I’m not suggesting that the Arizona government and its supporters on this issue are socialists – I’m sure they would be appalled by the suggestion. But the logic behind Hayek’s assertion in this case extends to the interventionism of the capitalist mixed economy, which does characterize the political economy of Arizona and the rest of the country.
According to Hayek, socialism tends in practice to become “violently nationalist” for a number of reasons, besides the zero-sum factor already mentioned. A tried and true way for the political class to unite citizens around an otherwise irksome set of policies is to create a common enemy. An us-against-them mentality, which we see in times of war, can make people accept drastic restrictions on freedom and other privations that they would otherwise find intolerable. (The same is true in other contexts, including so-called “economic warfare,” such as, Detroit versus Japan or Main Street versus Wall Street.) To keep independent-thinking individuals from thwarting government intentions, any benefits accruing under theoretical socialism must be restricted to those under control of the State. Nonconformists would be a nuisance, including unwanted foreigners.

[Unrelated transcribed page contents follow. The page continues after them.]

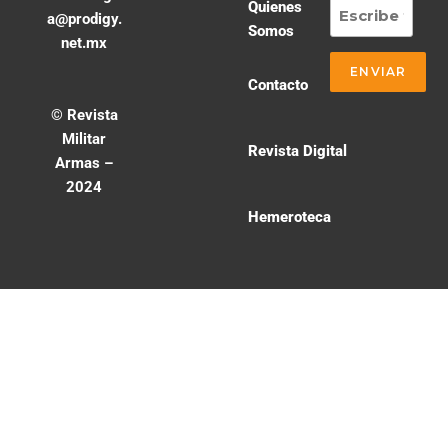
Quienes
a@prodigy.
Somos
net.mx
Contacto
© Revista
Militar
Revista Digital
Armas –
2024
Hemeroteca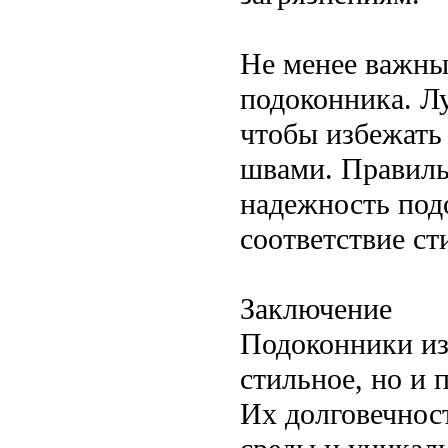
Не менее важны
подоконника. Л
чтобы избежать
швами. Правиль
надежность подо
соответствие ст
Заключение
Подоконники из
стильное, но и 
Их долговечнос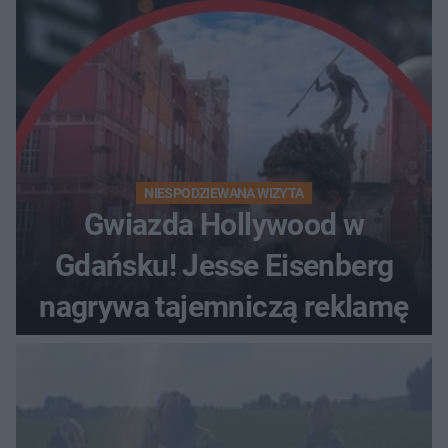
obserwacje
NIESPODZIEWANA WIZYTA
Gwiazda Hollywood w
Gdańsku! Jesse Eisenberg
nagrywa tajemniczą reklamę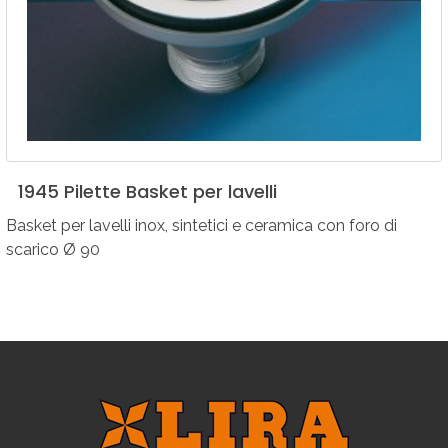
1945
Pilette
Basket
per
lavelli
Basket per lavelli inox, sintetici e ceramica con foro di
scarico Ø 90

It’s well-understood how legal, and especially illegal, immigration is to a certain extent the unintended consequence of welfare-state capitalism. But my point is that what we see happening in Arizona is the “nationalist” response to interventionist policies intended, by men and women of good will, for the welfare of all. Education and health care have been extended to illegal aliens not only because screening legals from illegals is onerous, but also because education and health care have been deemed “basic human rights.” Of course extending these kinds of “rights” — essentially claims to the property of others — means increasing the burden to taxpayers (many of whom, by the way, are illegal aliens), and there’s the rub.
High-mindedness in theory, whether socialism or interventionism, always meets the zero-sum calculus in practice. The reaction is predictable.
Sandy Ikeda is an associate professor of economics at Purchase College, SUNY, and the author of The Dynamics of the Mixed Economy:Toward a Theory of Interventionism.